Houghton v. Payne
Headline: Court rules that a cheap literary series is a book, not a periodical, blocking publishers from cheaper second-class postage and forcing them to use higher third-class mailing rates for these issues.
Holding: The Court held that the Riverside Literature Series are books, not periodicals, so they are not entitled to second-class postal rates and must be mailed at higher third-class postage.
- Forces publishers to pay higher third-class postage for similar series.
- Allows the Postal Service to revoke second-class certificates for these works.

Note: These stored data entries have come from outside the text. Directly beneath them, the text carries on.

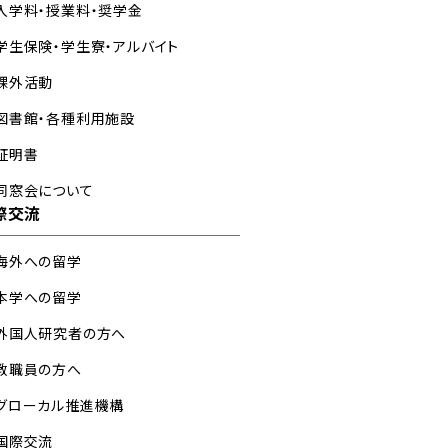
入学料・授業料・奨学金
学生保険・学生寮・アルバイト
課外活動
図書館・各種利用施設
証明書
同窓会について
際交流
海外への留学
本学への留学
外国人研究者の方へ
教職員の方へ
グローカル推進機構
国際交流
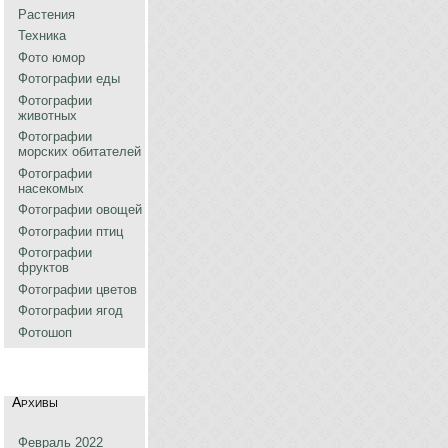
Растения
Техника
Фото юмор
Фотографии еды
Фотографии
животных
Фотографии
морских обитателей
Фотографии
насекомых
Фотографии овощей
Фотографии птиц
Фотографии
фруктов
Фотографии цветов
Фотографии ягод
Фотошоп
Архивы
Февраль 2022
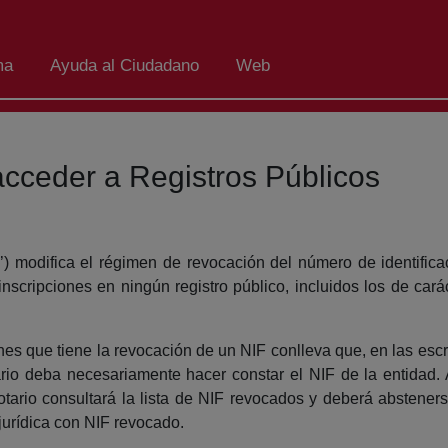
ma
Ayuda al Ciudadano
Web
cceder a Registros Públicos
) modifica el régimen de revocación del número de identifica
scripciones en ningún registro público, incluidos los de carác
es que tiene la revocación de un NIF conlleva que, en las escri
ario deba necesariamente hacer constar el NIF de la entidad.
notario consultará la lista de NIF revocados y deberá absteners
jurídica con NIF revocado.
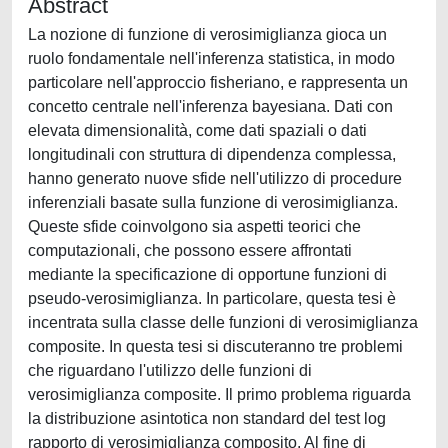
Abstract
La nozione di funzione di verosimiglianza gioca un
ruolo fondamentale nell'inferenza statistica, in modo
particolare nell'approccio fisheriano, e rappresenta un
concetto centrale nell'inferenza bayesiana. Dati con
elevata dimensionalità, come dati spaziali o dati
longitudinali con struttura di dipendenza complessa,
hanno generato nuove sfide nell'utilizzo di procedure
inferenziali basate sulla funzione di verosimiglianza.
Queste sfide coinvolgono sia aspetti teorici che
computazionali, che possono essere affrontati
mediante la specificazione di opportune funzioni di
pseudo-verosimiglianza. In particolare, questa tesi è
incentrata sulla classe delle funzioni di verosimiglianza
composite. In questa tesi si discuteranno tre problemi
che riguardano l'utilizzo delle funzioni di
verosimiglianza composite. Il primo problema riguarda
la distribuzione asintotica non standard del test log
rapporto di verosimiglianza composito. Al fine di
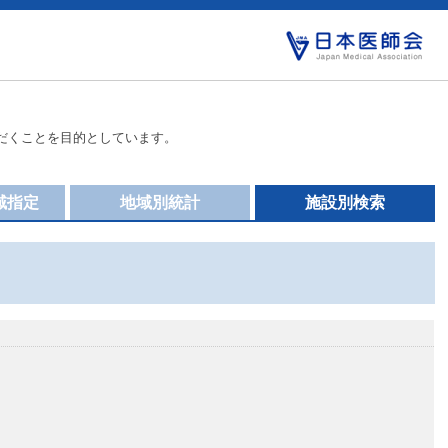
だくことを目的としています。
域指定
地域別統計
施設別検索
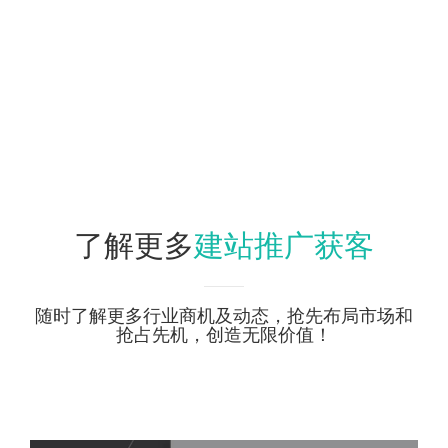
建站推广获客
了解更多
随时了解更多行业商机及动态，抢先布局市场和
抢占先机，创造无限价值！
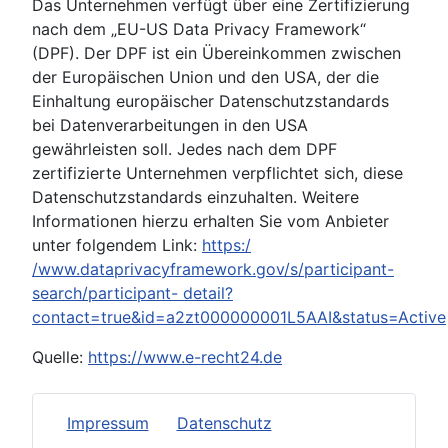
Das Unternehmen verfügt über eine Zertifizierung
nach dem „EU-US Data Privacy Framework“
(DPF). Der DPF ist ein Übereinkommen zwischen
der Europäischen Union und den USA, der die
Einhaltung europäischer Datenschutzstandards
bei Datenverarbeitungen in den USA
gewährleisten soll. Jedes nach dem DPF
zertifizierte Unternehmen verpflichtet sich, diese
Datenschutzstandards einzuhalten. Weitere
Informationen hierzu erhalten Sie vom Anbieter
unter folgendem Link:
https:/
/www.dataprivacyframework.gov/s/participant-
search/participant- detail?
contact=true&id=a2zt000000001L5AAI&status=Active
Quelle:
https://www.e-recht24.de
Impressum
Datenschutz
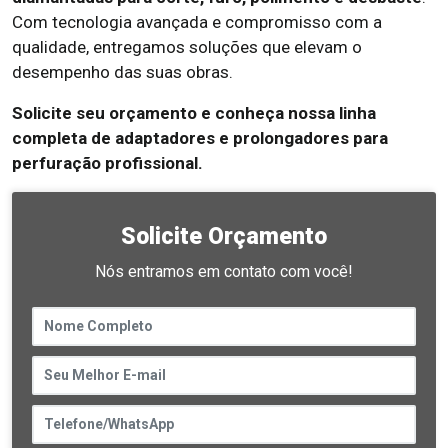
Com tecnologia avançada e compromisso com a
qualidade, entregamos soluções que elevam o
desempenho das suas obras.
Solicite seu orçamento e conheça nossa linha
completa de adaptadores e prolongadores para
perfuração profissional.
Solicite Orçamento
Nós entramos em contato com você!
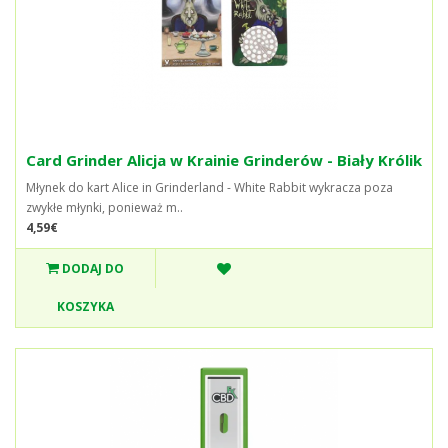
Card Grinder Alicja w Krainie Grinderów - Biały Królik
Młynek do kart Alice in Grinderland - White Rabbit wykracza poza
zwykłe młynki, ponieważ m..
4,59€
DODAJ DO
KOSZYKA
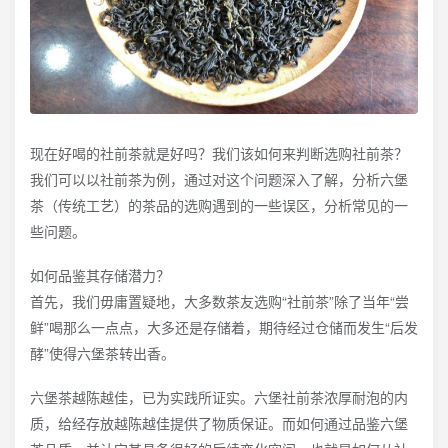
现在好喝的社前茶就是好吗？我们该如何来判断选购社前茶？
我们可以以社前茶为例，通过对这个问题深入了解，分析六堡
茶（传统工艺）的茶品的选购遇到的一些误区，分析常见的一
些问题。
如何品鉴其存储潜力？
首先，我们毋庸置疑地，大多数茶友选购“社前茶”除了当年“尝
鲜”喝那么一点点，大多还是存储着，期待经过仓储而发生“后发
酵”使得六堡茶转出香。
六堡茶越陈越佳，已为实践所证实。六堡社前茶浓厚耐泡的内
质，给经存放越陈越佳提供了物质保证。而如何通过品鉴六堡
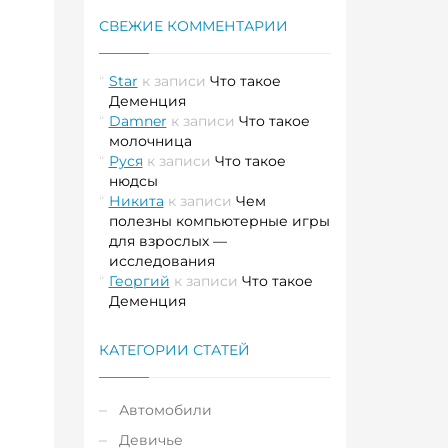
СВЕЖИЕ КОММЕНТАРИИ
Star
к записи
Что такое
Деменция
Damner
к записи
Что такое
молочница
Руся
к записи
Что такое
нюдсы
Никита
к записи
Чем
полезны компьютерные игры
для взрослых —
исследования
Георгий
к записи
Что такое
Деменция
КАТЕГОРИИ СТАТЕЙ
Автомобили
Девичье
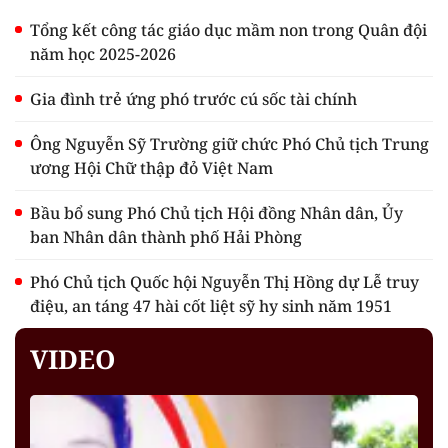
Tổng kết công tác giáo dục mầm non trong Quân đội
năm học 2025-2026
Gia đình trẻ ứng phó trước cú sốc tài chính
Ông Nguyễn Sỹ Trường giữ chức Phó Chủ tịch Trung
ương Hội Chữ thập đỏ Việt Nam
Bầu bổ sung Phó Chủ tịch Hội đồng Nhân dân, Ủy
ban Nhân dân thành phố Hải Phòng
Phó Chủ tịch Quốc hội Nguyễn Thị Hồng dự Lễ truy
điệu, an táng 47 hài cốt liệt sỹ hy sinh năm 1951
VIDEO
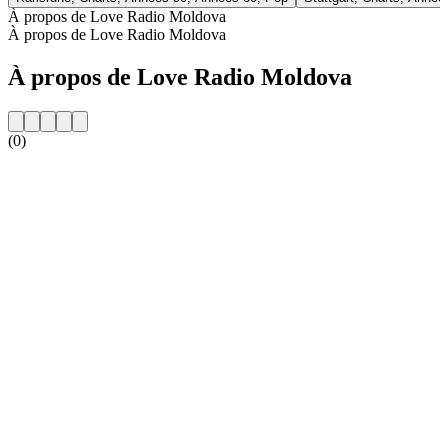
À propos de Love Radio Moldova
À propos de Love Radio Moldova
À propos de Love Radio Moldova
(0)
Site web de la radio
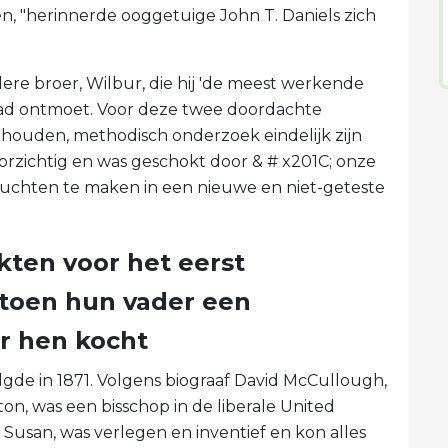
en, "herinnerde ooggetuige John T. Daniels zich
dere broer, Wilbur, die hij 'de meest werkende
n had ontmoet. Voor deze twee doordachte
ehouden, methodisch onderzoek eindelijk zijn
oorzichtig en was geschokt door & # x201C; onze
uchten te maken in een nieuwe en niet-geteste
ten voor het eerst
 toen hun vader een
or hen kocht
lgde in 1871. Volgens biograaf David McCullough,
ton, was een bisschop in de liberale United
Susan, was verlegen en inventief en kon alles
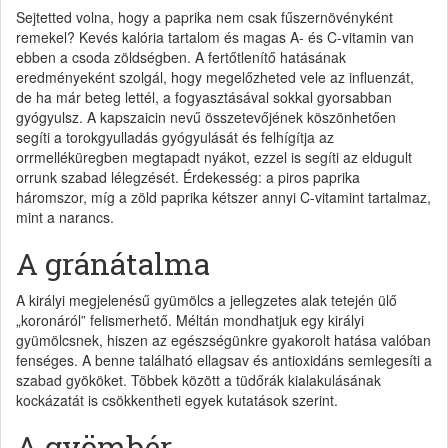
Sejtetted volna, hogy a paprika nem csak fűszernövényként
remekel? Kevés kalória tartalom és magas A- és C-vitamin van
ebben a csoda zöldségben. A fertőtlenítő hatásának
eredményeként szolgál, hogy megelőzheted vele az influenzát,
de ha már beteg lettél, a fogyasztásával sokkal gyorsabban
gyógyulsz. A kapszaicin nevű összetevőjének köszönhetően
segíti a torokgyulladás gyógyulását és felhígítja az
orrmelléküregben megtapadt nyákot, ezzel is segíti az eldugult
orrunk szabad lélegzését. Érdekesség: a piros paprika
háromszor, míg a zöld paprika kétszer annyi C-vitamint tartalmaz,
mint a narancs.
A gránátalma
A királyi megjelenésű gyümölcs a jellegzetes alak tetején ülő
„koronáról” felismerhető. Méltán mondhatjuk egy királyi
gyümölcsnek, hiszen az egészségünkre gyakorolt hatása valóban
fenséges. A benne található ellagsav és antioxidáns semlegesíti a
szabad gyököket. Többek között a tüdőrák kialakulásának
kockázatát is csökkentheti egyek kutatások szerint.
A gyömbér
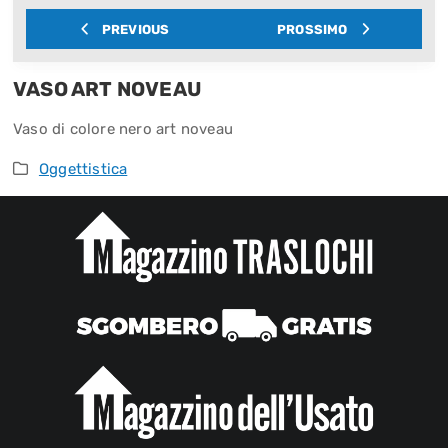
PREVIOUS
PROSSIMO
VASO ART NOVEAU
Vaso di colore nero art noveau
Oggettistica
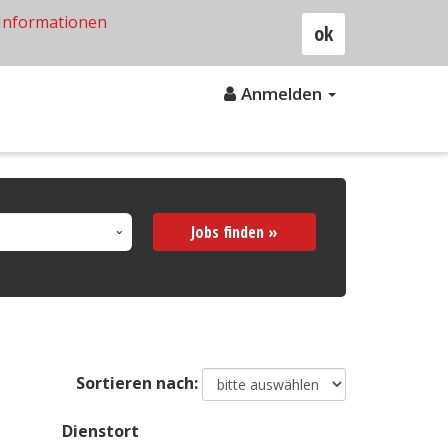
Informationen
ok
Anmelden
Jobs finden »
Sortieren nach:
Dienstort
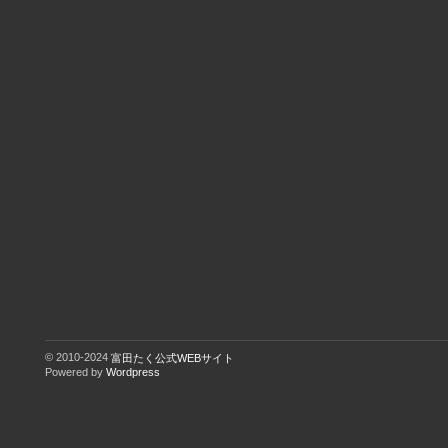
© 2010-2024
富田たく公式WEBサイト
Powered by
Wordpress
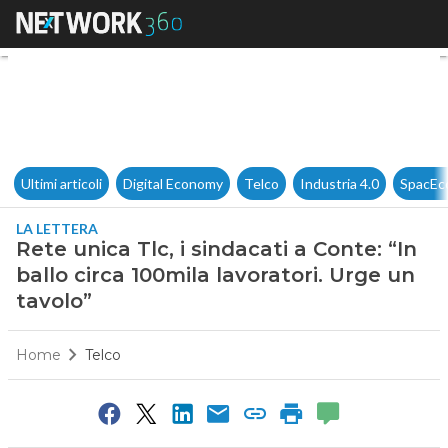
Rete unica Tlc, i sindacati a C
Ultimi articoli
Digital Economy
Telco
Industria 4.0
SpacEc
LA LETTERA
Rete unica Tlc, i sindacati a Conte: “In
ballo circa 100mila lavoratori. Urge un
tavolo”
Home
Telco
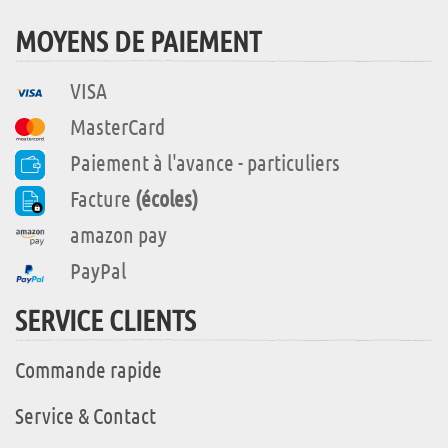
MOYENS DE PAIEMENT
VISA
MasterCard
Paiement à l'avance - particuliers
Facture
(écoles)
amazon pay
PayPal
SERVICE CLIENTS
Commande rapide
Service & Contact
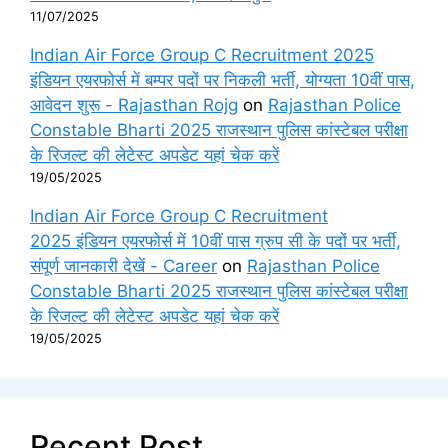
11/07/2025
Indian Air Force Group C Recruitment 2025
इंडियन एयरफोर्स में बम्पर पदों पर निकली भर्ती, योग्यता 10वीं पास,
आवेदन शुरू - Rajasthan Rojg
on
Rajasthan Police
Constable Bharti 2025 राजस्थान पुलिस कांस्टेबल परीक्षा
के रिजल्ट की लेटेस्ट अपडेट यहां चेक करें
19/05/2025
Indian Air Force Group C Recruitment
2025 इंडियन एयरफोर्स में 10वीं पास ग्रुप सी के पदों पर भर्ती,
संपूर्ण जानकारी देखें - Career
on
Rajasthan Police
Constable Bharti 2025 राजस्थान पुलिस कांस्टेबल परीक्षा
के रिजल्ट की लेटेस्ट अपडेट यहां चेक करें
19/05/2025
Recent Post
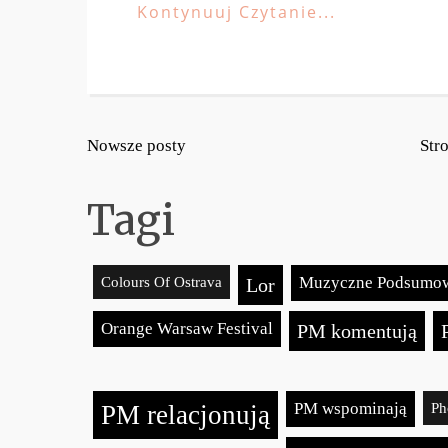
Kontynuuj Czytanie...
Nowsze posty
Str
Tagi
Colours Of Ostrava
Muzyczne Podsumow
Lor
Orange Warsaw Festival
PM komentują
PM wspominają
Ph
PM relacjonują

- Raises mailing costs for cheap, unbound literary volumes sold in series.
Summary
Background
The dispute concerns the Riverside Literature Series, small paper-covered volumes issued monthly or quarterly and numbered in sequence. Each number is a complete novel, story, or collection by a single author and often consists of reprints of well-known writers. The Postal Service reclassified the series and refused to treat it as second-class periodical mail, prompting the publisher to challenge that decision.
Reasoning
The Court examined the postal law’s description of second-class matter and concluded that merely issuing something at regular intervals under a collective title does not automatically make it a periodical. Periodicals, in ordinary meaning, usually contain a variety of articles or exhibit literary continuity across issues. By contrast, each Riverside number is a standalone book by one author. The opinion held that the series’ characteristics fit ordinary books rather than magazines, and therefore the volumes do not qualify for second-class postage even though they meet some technical conditions listed in the statute. The Court affirmed the lower court’s judgment that the publications are third-class matter.
Real world impact
Publishers of similar inexpensive, unbound series must pay the higher third-class postage instead of cheaper second-class rates. The decision upholds the Postal Department’s power to revoke second-class certificates when publications fit the statutory meaning of books. The ruling noted no contractual or vested right arose from earlier departmental classifications, so past certificates could be revoked without ordering repayment.
Dissents or concurrances
Justice Harlan (joined by the Chief Justice) dissented, emphasizing a long, consistent Post Office practice of treating such issues as second-class for over sixteen years and Congress’s repeated refusal to change the law, arguing that the departmental practice deserved deference.